Bayes Transition PLL is a novel algorithm for partial-label learning, inspired by advancements in noisy label learning. This project introduces a Bayesian transition approach to improve robustness and accuracy in handling ambiguous and noisy labels.
- Objective: Develop a Bayesian transition matrix-based method to enhance partial-label learning.
- Key Contributions:
- Innovative algorithm combining noisy label learning techniques with partial-label learning.
- Focus on robust statistical modeling and rigorous mathematical foundations.
- Implementation validated on benchmark datasets.

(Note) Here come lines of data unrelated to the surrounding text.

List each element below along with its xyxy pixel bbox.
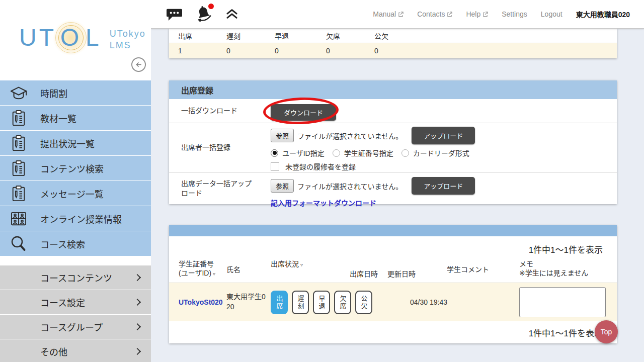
bulk-download-label: 一括ダウンロード <box>181 99 262 123</box>
status-button-late[interactable]: 遅刻 <box>292 291 309 314</box>
attendance-data-upload-label: 出席データ一括アップロード <box>181 172 257 204</box>
utol-logo: UTOL UTokyo LMS <box>19 23 146 52</box>
summary-header-excused: 公欠 <box>374 31 388 41</box>
summary-header-present: 出席 <box>178 31 192 41</box>
sidebar-item-message-list[interactable]: メッセージ一覧 <box>0 181 151 206</box>
summary-header-late: 遅刻 <box>226 31 240 41</box>
id-type-radio-group: ユーザID指定 学生証番号指定 カードリーダ形式 <box>271 148 617 158</box>
column-header-attend-time: 出席日時 <box>350 269 378 279</box>
attendance-data-upload-row: 出席データ一括アップロード 参照 ファイルが選択されていません。 アップロード … <box>169 172 617 204</box>
format-download-link[interactable]: 記入用フォーマットダウンロード <box>271 198 376 208</box>
sidebar-item-online-class-info[interactable]: オンライン授業情報 <box>0 206 151 231</box>
summary-value-late: 0 <box>226 47 230 55</box>
summary-header-absent: 欠席 <box>326 31 340 41</box>
logo-area: UTOL UTokyo LMS <box>0 0 151 80</box>
radio-unselected-icon[interactable] <box>333 149 340 157</box>
radio-card-reader[interactable]: カードリーダ形式 <box>401 148 469 158</box>
student-attendance-table: 1件中1〜1件を表示 学生証番号 (ユーザID)▿ 氏名 出席状況▿ 出席日時 … <box>169 225 617 343</box>
table-header-area: 1件中1〜1件を表示 学生証番号 (ユーザID)▿ 氏名 出席状況▿ 出席日時 … <box>169 236 617 283</box>
online-class-grid-icon <box>8 209 29 229</box>
checkbox-unchecked[interactable] <box>271 162 279 171</box>
clipboard-icon <box>8 184 29 204</box>
sidebar-item-others[interactable]: その他 <box>0 339 151 362</box>
graduation-cap-icon <box>8 83 29 103</box>
update-datetime: 04/30 19:43 <box>410 298 447 306</box>
sidebar-item-course-search[interactable]: コース検索 <box>0 231 151 256</box>
download-button[interactable]: ダウンロード <box>271 104 336 121</box>
logo-subtitle: UTokyo LMS <box>110 28 146 51</box>
current-user-name: 東大用教職員020 <box>576 9 630 19</box>
sidebar-item-course-contents[interactable]: コースコンテンツ <box>0 265 151 290</box>
sidebar: UTOL UTokyo LMS 時間割 教材一覧 <box>0 0 151 362</box>
contacts-link[interactable]: Contacts <box>417 10 452 18</box>
bell-icon[interactable] <box>195 5 213 23</box>
table-footer: 1件中1〜1件を表示 <box>169 321 617 343</box>
external-link-icon <box>447 12 452 17</box>
student-name: 東大用学生020 <box>226 292 269 312</box>
clipboard-icon <box>8 158 29 178</box>
sidebar-item-course-settings[interactable]: コース設定 <box>0 290 151 314</box>
radio-unselected-icon[interactable] <box>401 149 409 157</box>
record-count-top: 1件中1〜1件を表示 <box>529 243 603 255</box>
radio-user-id[interactable]: ユーザID指定 <box>271 148 325 158</box>
register-unregistered-option: 未登録の履修者を登録 <box>271 161 617 171</box>
attendee-bulk-register-label: 出席者一括登録 <box>181 123 262 172</box>
status-button-group: 出席 遅刻 早退 欠席 公欠 <box>271 291 372 314</box>
chevron-right-icon <box>134 323 141 330</box>
file-selection-status: ファイルが選択されていません。 <box>297 181 403 191</box>
sort-indicator-icon: ▿ <box>213 271 215 277</box>
column-header-student-comment: 学生コメント <box>447 265 489 274</box>
file-selection-status: ファイルが選択されていません。 <box>297 131 403 141</box>
sidebar-item-submission-status[interactable]: 提出状況一覧 <box>0 131 151 155</box>
upload-button[interactable]: アップロード <box>412 177 475 195</box>
sidebar-collapse-button[interactable] <box>131 57 146 72</box>
summary-value-excused: 0 <box>374 47 378 55</box>
topbar-icons <box>166 5 239 23</box>
scroll-to-top-button[interactable]: Top <box>595 320 618 343</box>
double-chevron-up-icon[interactable] <box>225 9 239 20</box>
bulk-download-row: 一括ダウンロード ダウンロード <box>169 99 617 123</box>
help-link[interactable]: Help <box>466 10 488 18</box>
clipboard-icon <box>8 108 29 128</box>
column-header-name: 氏名 <box>226 265 240 274</box>
summary-value-absent: 0 <box>326 47 330 55</box>
upload-button[interactable]: アップロード <box>412 127 475 144</box>
summary-value-present: 1 <box>178 47 182 55</box>
notification-badge <box>208 4 214 9</box>
table-row: UTokyoSt020 東大用学生020 出席 遅刻 早退 欠席 公欠 04/3… <box>169 283 617 321</box>
search-icon <box>8 234 29 254</box>
sidebar-item-materials[interactable]: 教材一覧 <box>0 106 151 130</box>
table-title-bar <box>169 225 617 236</box>
status-button-present[interactable]: 出席 <box>271 291 288 314</box>
status-button-absent[interactable]: 欠席 <box>334 291 351 314</box>
column-header-status[interactable]: 出席状況▿ <box>271 259 303 268</box>
external-link-icon <box>398 12 404 17</box>
logo-sun-o: O <box>56 23 86 52</box>
sidebar-item-content-search[interactable]: コンテンツ検索 <box>0 156 151 180</box>
sidebar-item-timetable[interactable]: 時間割 <box>0 80 151 105</box>
chevron-right-icon <box>134 348 141 355</box>
status-button-excused[interactable]: 公欠 <box>355 291 372 314</box>
summary-header-early-leave: 早退 <box>275 31 289 41</box>
sort-indicator-icon: ▿ <box>300 262 303 267</box>
student-id-link[interactable]: UTokyoSt020 <box>179 298 223 306</box>
summary-value-row: 1 0 0 0 0 <box>169 43 617 58</box>
chevron-right-icon <box>134 274 141 281</box>
status-button-early-leave[interactable]: 早退 <box>313 291 330 314</box>
chat-icon[interactable] <box>166 7 183 22</box>
browse-file-button[interactable]: 参照 <box>271 179 294 193</box>
manual-link[interactable]: Manual <box>373 10 404 18</box>
chevron-right-icon <box>134 299 141 306</box>
topbar: Manual Contacts Help Settings Logout 東大用… <box>151 0 644 29</box>
arrow-left-icon <box>135 61 142 68</box>
logout-link[interactable]: Logout <box>541 10 562 18</box>
column-header-student-id[interactable]: 学生証番号 (ユーザID)▿ <box>179 259 215 278</box>
radio-student-number[interactable]: 学生証番号指定 <box>333 148 393 158</box>
settings-link[interactable]: Settings <box>502 10 527 18</box>
sidebar-item-course-group[interactable]: コースグループ <box>0 315 151 339</box>
sidebar-section-gap <box>0 256 151 265</box>
memo-textarea[interactable] <box>519 287 606 317</box>
browse-file-button[interactable]: 参照 <box>271 129 294 142</box>
attendee-bulk-register-row: 出席者一括登録 参照 ファイルが選択されていません。 アップロード ユーザID指… <box>169 123 617 172</box>
radio-selected-icon[interactable] <box>271 149 278 157</box>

├── datasets/ # Data files for training and evaluation
├── utils/ # Auxiliary algorithms
├── loss.py # Custom loss functions using Bayesian transitions
├── main.py # Main training and evaluation script
├── resnet.py # Backbone ResNet model
├── resnet_bayes.py # Bayesian ResNet implementation
└── README.md # Project documentation
- Clone the repository:
git clone https://github.com/KevinCarpricorn/Transition_Matrix_PLL.git
cd Transition_Matrix_PLL
- Run training:
python main.py --epochs 50 --batch_size 32 --lr 0.001
The proposed algorithm demonstrates:
- High accuracy and robustness in partial-label learning tasks.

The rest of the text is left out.